The real problem underlying games like WoW is that they're poorly designed. Players want to experience game content and have fun with their friends, but the leveling mechanic makes this difficult. People level at different rates, and the power differential alienates individuals that may have started playing together, as one can no longer keep up with the other. Players power through to the level cap, because of a prevailing misconception that the game starts at the end, and so the leveling curve is getting increasingly shorter. To facilitate this, and to help new players who can't find other players to experience low-level content, the Dungeon Finder was created. However, it's been co-opted by the same mentality that the game doesn't start until the end, and so again, you get players running dungeon after dungeon just to get to max level, max badges etc. It's all part of the same treadmill that PVE games create: you run dungeons to power-level, then you run more dungeons to get better gear, so you can run more dungeons to get even better gear ad infinitum.

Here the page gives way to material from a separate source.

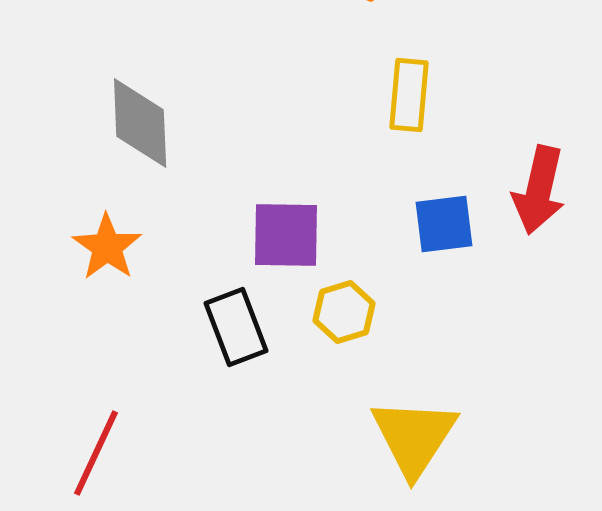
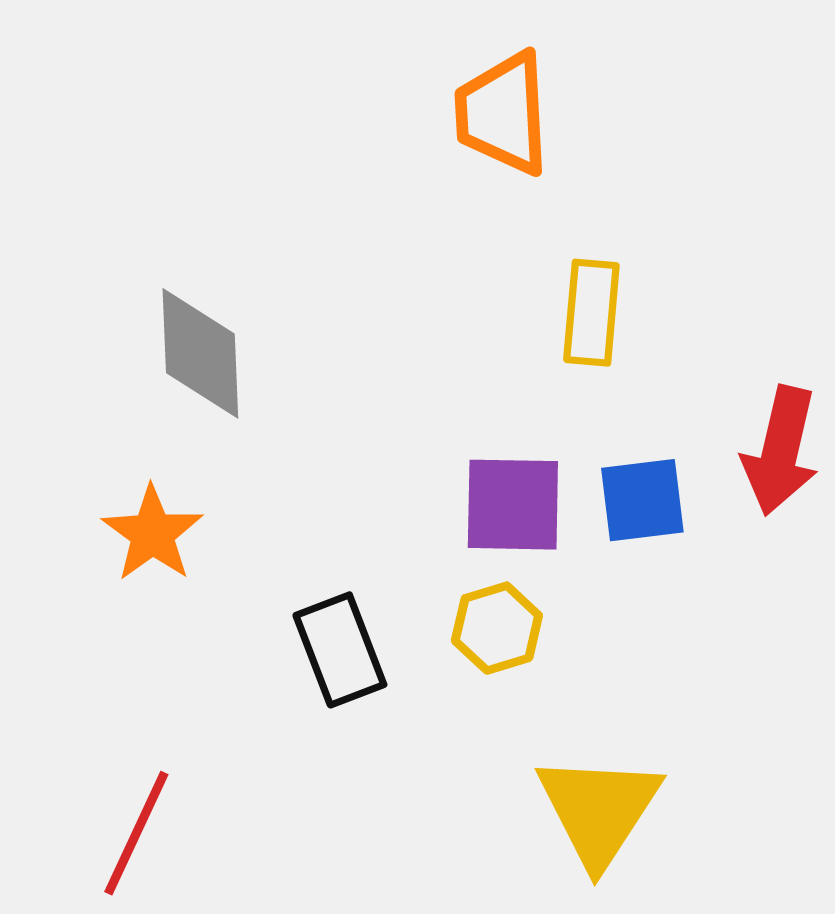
purple square: (286, 235) -> (513, 505), moved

It's the commercialisation of virtual space. MMOs started off as virtual worlds where people could escape and live out a fantasy. As they've evolved, they've become more and more commercial, and more and more sinister. What's the difference between a perpetually growing economy in which people have to keep spending on items that break, to fuel a chain of consumption, and a system in which the only goal is to get gear, so you can kill higher-level monsters, to get better gear? I'll tell you what they both have in common: they generate huge amounts of money at the cost of the individual, and they're both unsustainable in the long run. In terms of an economy, resources will eventually run out. In terms of a game, the demands on the developer, and the extraordinary cost and complexity of churning out expansion after expansion, ultimately undermine the whole point of the exercise. Even now, the WoW playerbase is consuming content so fast that Blizzard has stated they will decrease the time between expansions, but there's a finite limit to the speed at which a quality product can be produced.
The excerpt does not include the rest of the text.